Search the data for "ワードプレス" and copy every matching line.

RECORDS FOR THIS EXERCISE Start Marker

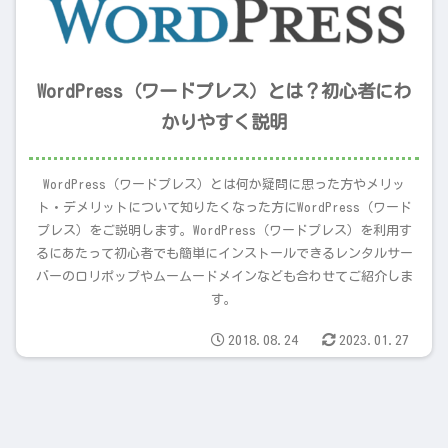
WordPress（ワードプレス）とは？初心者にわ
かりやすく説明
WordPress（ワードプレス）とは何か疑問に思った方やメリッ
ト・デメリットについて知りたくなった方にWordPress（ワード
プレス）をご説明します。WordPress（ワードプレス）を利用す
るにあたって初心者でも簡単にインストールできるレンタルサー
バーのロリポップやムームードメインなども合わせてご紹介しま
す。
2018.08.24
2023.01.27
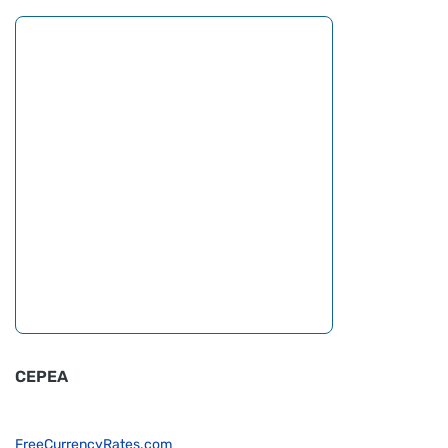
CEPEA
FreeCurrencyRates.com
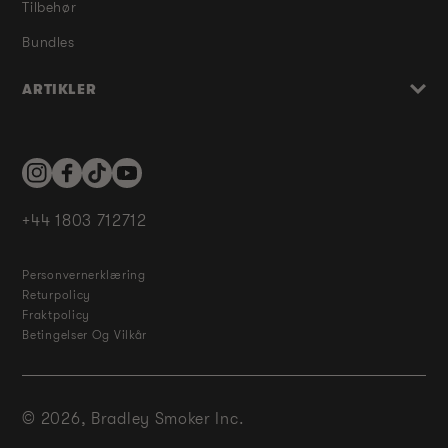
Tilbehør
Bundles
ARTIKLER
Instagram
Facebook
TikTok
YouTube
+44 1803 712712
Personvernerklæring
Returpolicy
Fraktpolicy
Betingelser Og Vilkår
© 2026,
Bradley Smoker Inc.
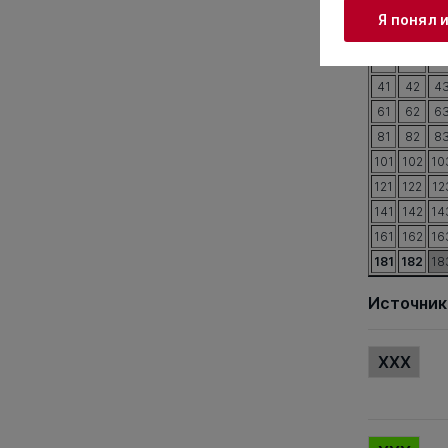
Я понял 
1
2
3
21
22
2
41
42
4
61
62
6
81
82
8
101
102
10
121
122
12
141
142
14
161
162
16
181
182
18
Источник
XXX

RECORDS FOR THIS EXERCISE End Marker
RECORDS FOR THIS EXERCISE Start Marker

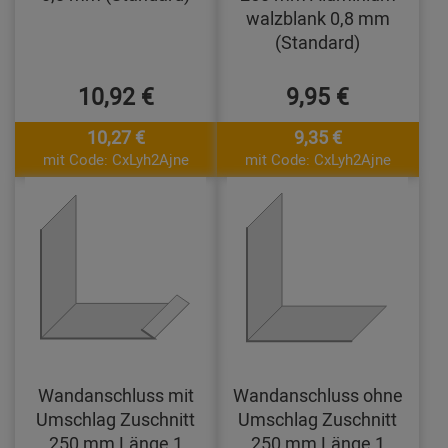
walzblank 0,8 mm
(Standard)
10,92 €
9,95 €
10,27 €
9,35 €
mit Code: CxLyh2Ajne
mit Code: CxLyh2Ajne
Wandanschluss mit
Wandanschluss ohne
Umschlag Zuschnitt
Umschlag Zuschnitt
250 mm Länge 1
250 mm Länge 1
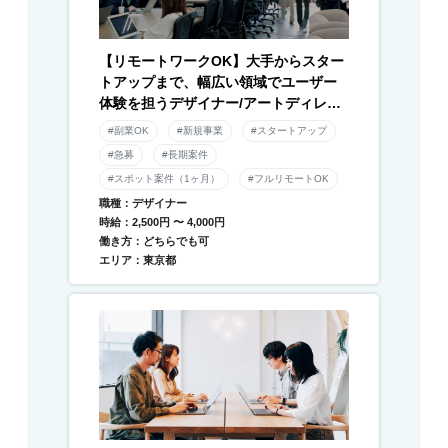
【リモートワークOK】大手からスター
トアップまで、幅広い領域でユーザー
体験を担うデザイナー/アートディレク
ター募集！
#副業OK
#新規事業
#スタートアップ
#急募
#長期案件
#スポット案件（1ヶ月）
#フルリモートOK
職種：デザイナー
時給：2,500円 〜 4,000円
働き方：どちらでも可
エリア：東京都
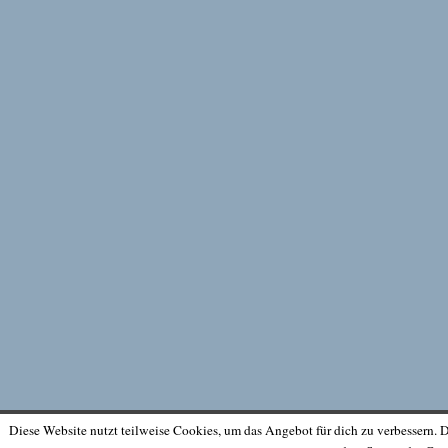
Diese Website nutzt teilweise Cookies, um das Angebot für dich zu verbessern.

RECORDS FOR THIS EXERCISE End Marker
RECORDS FOR THIS EXERCISE Start Marker

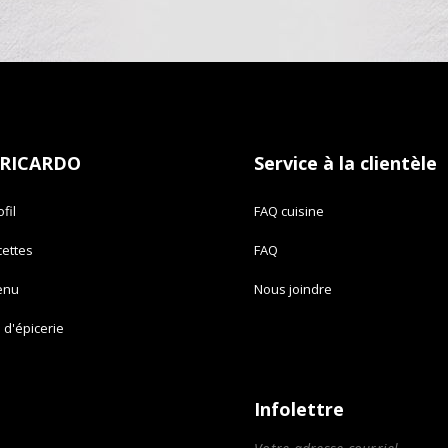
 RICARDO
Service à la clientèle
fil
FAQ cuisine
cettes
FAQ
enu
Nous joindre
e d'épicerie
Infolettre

RECORDS FOR THIS EXERCISE End Marker

# SOLUTION TO THIS EXERCISE
WordPress（ワードプレス）とは？初心者にわ
WordPress（ワードプレス）とは何か疑問に思った方やメリッ
プレス）をご説明します。WordPress（ワードプレス）を利用す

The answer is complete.